Me refiero a ése más parecido a una troupe cómica tipo Marx Brothers, que a una asociación pensada para gobernar en serio y respetuosamente para todos, pese a ser seguida por tantos... No sólo a eso se dedican los sesudos analistas políticos y demás expertos de la sátira:  también a destacar las increíbles y sublimes ideas y pensamiento del más grande político políglota de la España Unida de los últimos siglos: José María Aznar.
  Leo y leo cada día cosas sobre todos ellos y sobre  todos los dislates que quepa imaginar: desde frases que pasarán a la historia, como ésa de que “España se rompe”, pasando por lo de “los hilillos del Prestige” a cargo de Rajoy o que “el gobierno negocia con los terroristas”, hasta la irrupción, ex machina (como antiguamente Dios en los dramas) del tal Pizarro ése en la militancia del PP, supercontratado  como plañidera para  llorar a coro con los del partido  a las víctimas de élite de ETA.
  No pasa un día sin que esa troupe de falsos políticos -falsos porque son semimafiosos metidos a tales- no den que hablar, no den temas para la sorna y no dejen una estela de jolgorio y de mal rollo, muy chistoso casi siempre pero muy lejos de la que dejan las chirigotas gaditanas una vez acabado el Carnaval.

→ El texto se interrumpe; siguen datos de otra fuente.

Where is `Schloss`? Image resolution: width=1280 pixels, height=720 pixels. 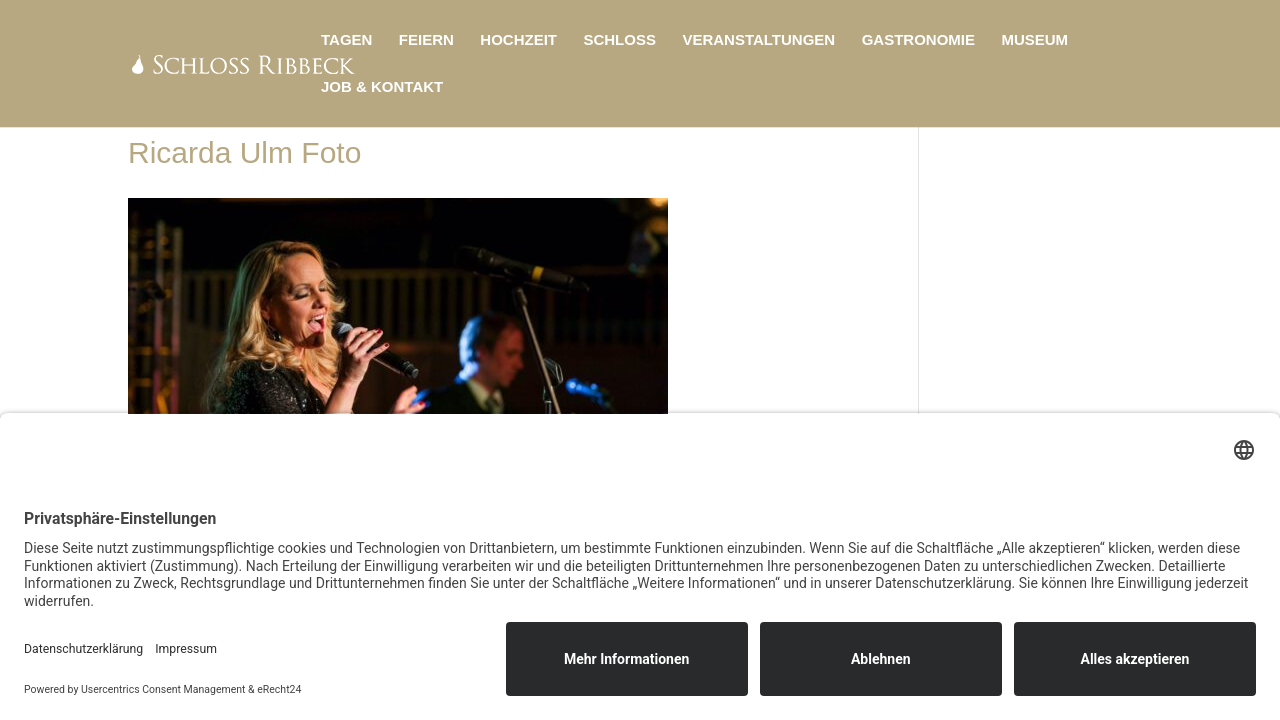
Schloss is located at coordinates (619, 40).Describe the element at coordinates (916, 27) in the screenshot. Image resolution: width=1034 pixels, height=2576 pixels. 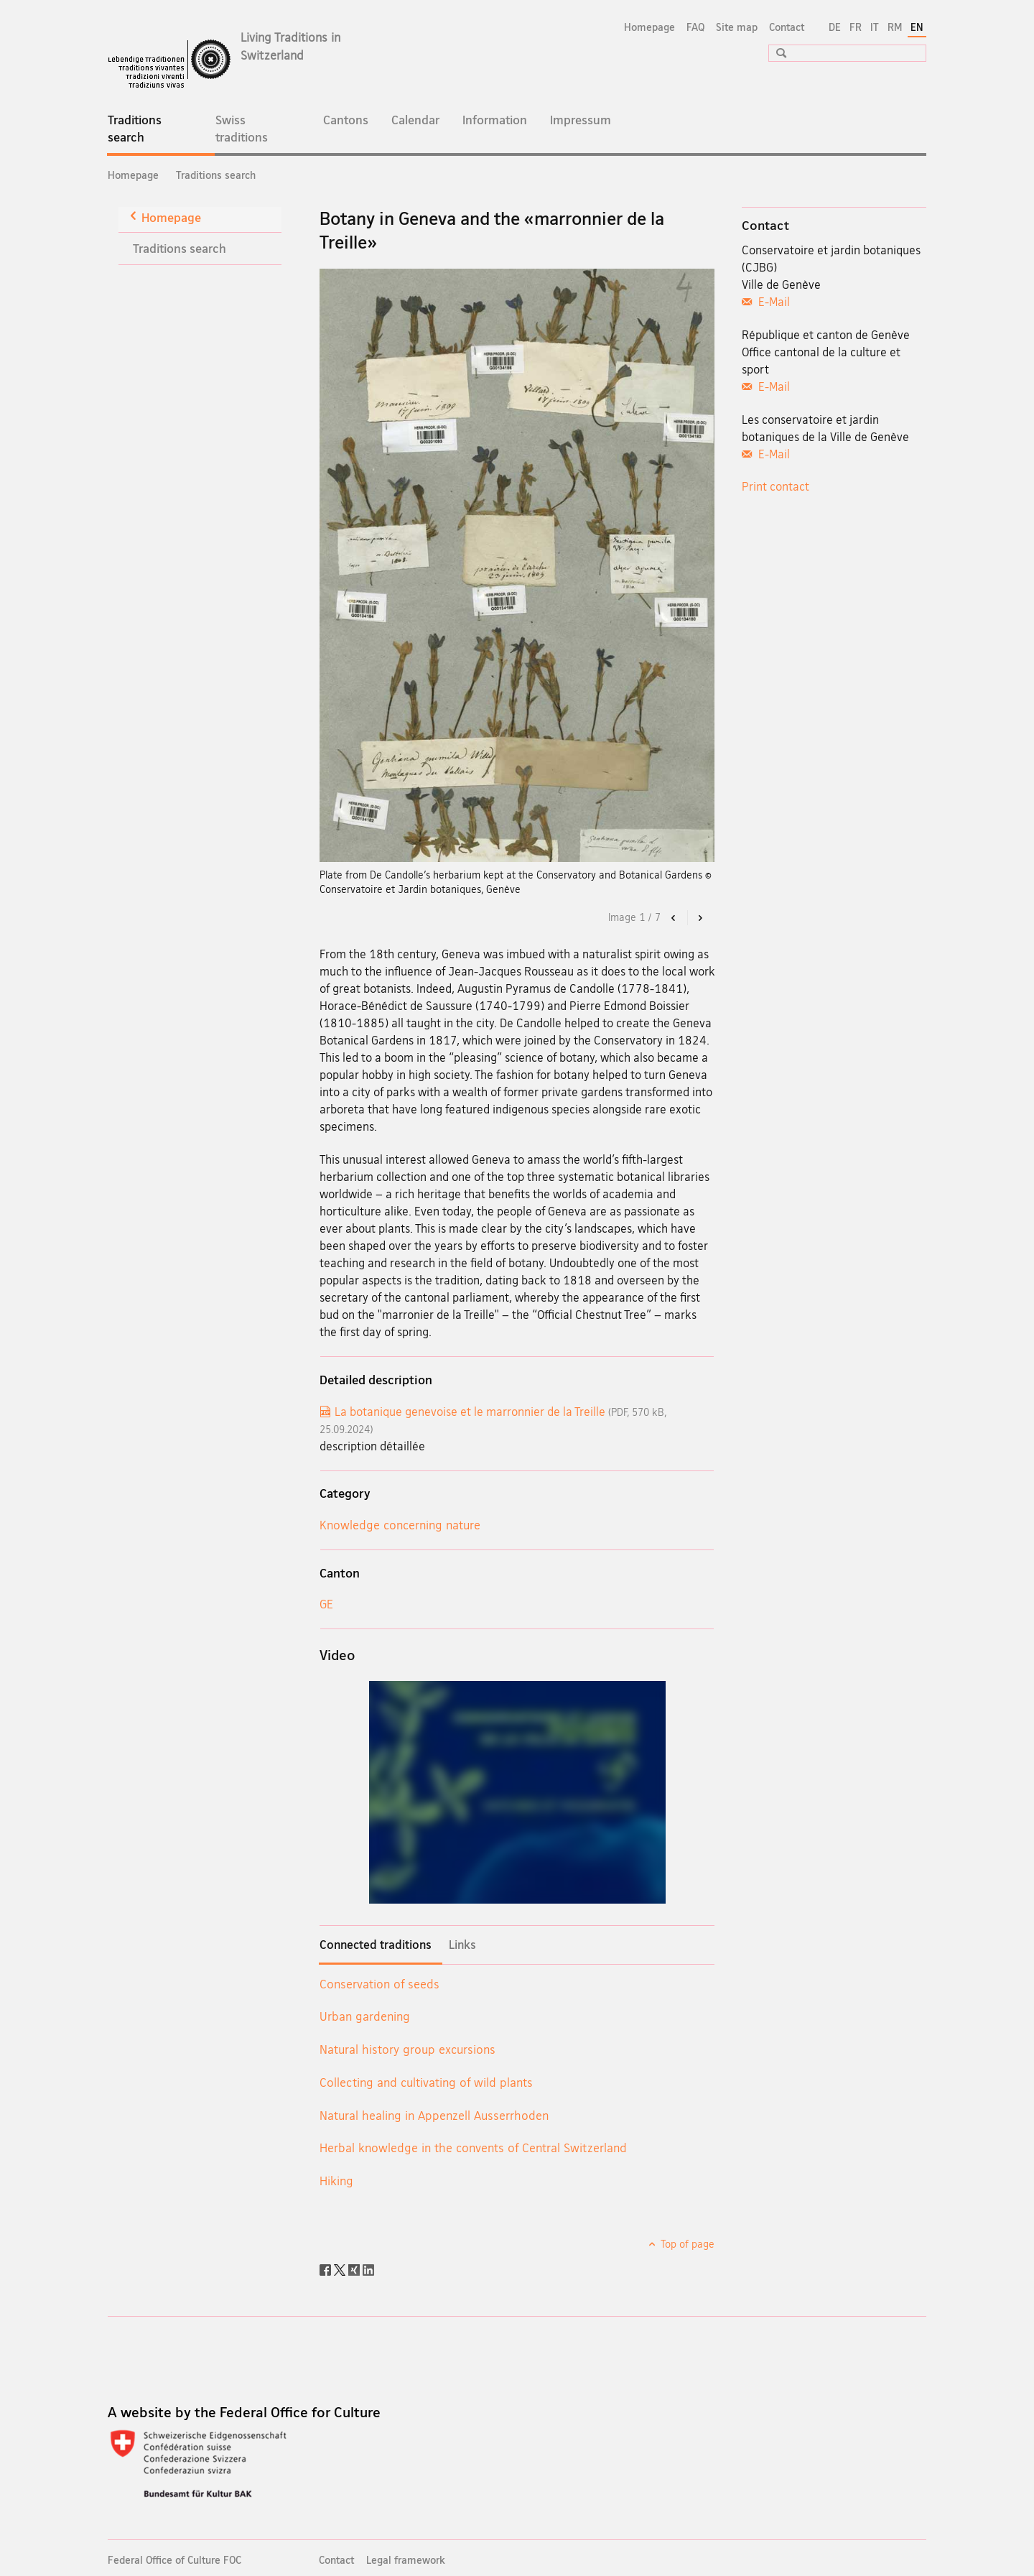
I see `EN [English selected]` at that location.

  El caso es que aun divirtiéndome con algunas disquisiciones y gracietas que hacen frecuentemente los periodistas a propósito de las tontunas y las boutades de los chicos y chicas del PP, lo cierto es que estos chavales y chavalas, enredados en lo único que de verdad les interesa: construir, acaban rebajando también el nivel del facilón ingenio de quienes se dedican a seguir sus sandeces y gilipoyeces, como rebajan ahora el de quien suscribe este escrito.
  Yo creo que a pesar de representar más o menos a medio país, lo que merecen en realidad estos payasos retorcidos es el mayor desprecio de quien no hace aprecio... No valen la pena. A veces me parece que prestar tanta atención a tanta estupidez tras otra, es como si los psiquiatras de una Casa de Salud, o manicomio como se las llamaban antes, se dedicaran a discutir en broma o en serio con los internos más trastornados de la última planta.